One of my favourite things when visiting shrines is spotting a mirror in an offering hall or as part of an altar. Today it’s an important symbol in Shintoism, representing a kami (god), but was born as a referance to the legend mentioned previously, the mirror hanging outside Amaterasu’s cave.

 

 

By the time I made it back to the bus stop, the timetable told me the next bus back to town had only just passed. I walked around the main shrine again to fill in some time and found a map. It recommended I visit another shrine ten minutes further down the road, so I took its advice and went to see what it had to offer. Takachiho has a lot of shrines!

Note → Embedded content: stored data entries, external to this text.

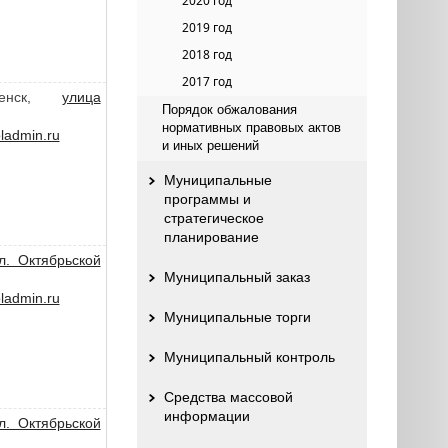
2020 год
2019 год
2018 год
2017 год
ленск,
улица
Порядок обжалования
нормативных правовых актов
admin.ru
и иных решений
Муниципальные
программы и
стратегическое
планирование
л. Октябрьской
Муниципальный заказ
admin.ru
Муниципальные торги
Муниципальный контроль
Средства массовой
информации
л. Октябрьской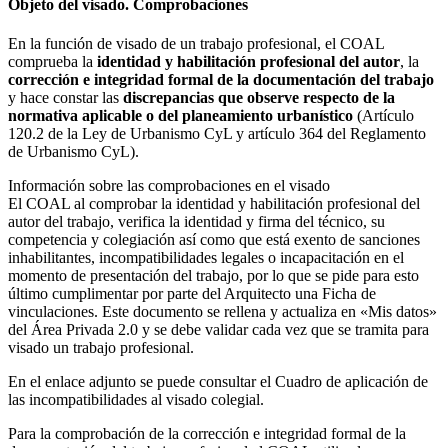
Objeto del visado. Comprobaciones
En la función de visado de un trabajo profesional, el COAL
comprueba la
identidad y habilitación profesional del autor
, la
corrección e integridad formal de la documentación del trabajo
y hace constar las
discrepancias que observe respecto de la
normativa aplicable o del planeamiento urbanístico
(Artículo
120.2 de la Ley de Urbanismo CyL y artículo 364 del Reglamento
de Urbanismo CyL).
Información sobre las comprobaciones en el visado
El COAL al comprobar la identidad y habilitación profesional del
autor del trabajo, verifica la identidad y firma del técnico, su
competencia y colegiación así como que está exento de sanciones
inhabilitantes, incompatibilidades legales o incapacitación en el
momento de presentación del trabajo, por lo que se pide para esto
último cumplimentar por parte del Arquitecto una Ficha de
vinculaciones. Este documento se rellena y actualiza en «Mis datos»
del Área Privada 2.0 y se debe validar cada vez que se tramita para
visado un trabajo profesional.
En el enlace adjunto se puede consultar el Cuadro de aplicación de
las incompatibilidades al visado colegial.
Para la comprobación de la corrección e integridad formal de la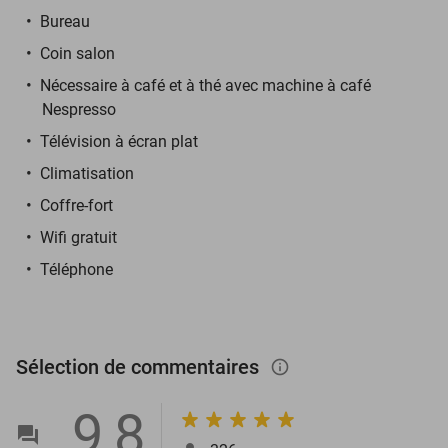
Bureau
Coin salon
Nécessaire à café et à thé avec machine à café
Nespresso
Télévision à écran plat
Climatisation
Coffre-fort
Wifi gratuit
Téléphone
Sélection de commentaires
info_outlined
9,8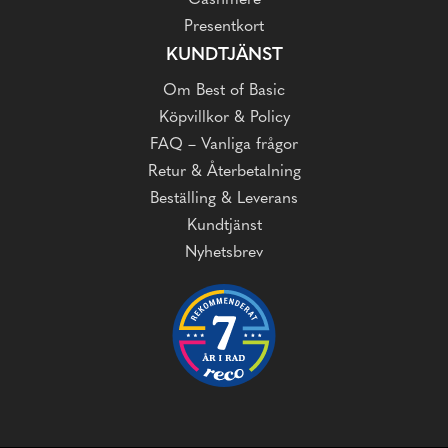
Cashmere
Presentkort
KUNDTJÄNST
Om Best of Basic
Köpvillkor & Policy
FAQ – Vanliga frågor
Retur & Återbetalning
Beställing & Leverans
Kundtjänst
Nyhetsbrev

A very well-done tengu carving.

This secret shrine is known for its nine cedar trees in a line, but the other nature was also beautiful. A group of Japanese tourists were walking up the steps when I arrived and, excited to see a foreigner, they gave me some sweets!

 

Because of my change of plans the day before and my early arrival to Takachiho, all the things I wanted to see were already successfully crossed off my to-do list. With an empty day ahead, I decided to walk back to town rather than take the return bus. I did enjoy the walk through the rice fields and countryside life, but I gave up after 45 minutes and stopped for lunch half way there instead. It was a restaurant specialised in tororo. The first time I tried tororo I thought it was made from egg white, but it’s actually yam.

When I finally made it back to central Takachiho I stopped by the main gorge again, this time in better weather, as well as for a look around the farmer’s market.

Takachiho is a town well worth visiting. Its nature is stunning at every turn, there are many delicious restaurants and plenty of culture. I’m glad I gave it two days rather than just one and, when I return to Takamori one day to complete my failed plans, I hope to stop by Takachiho again.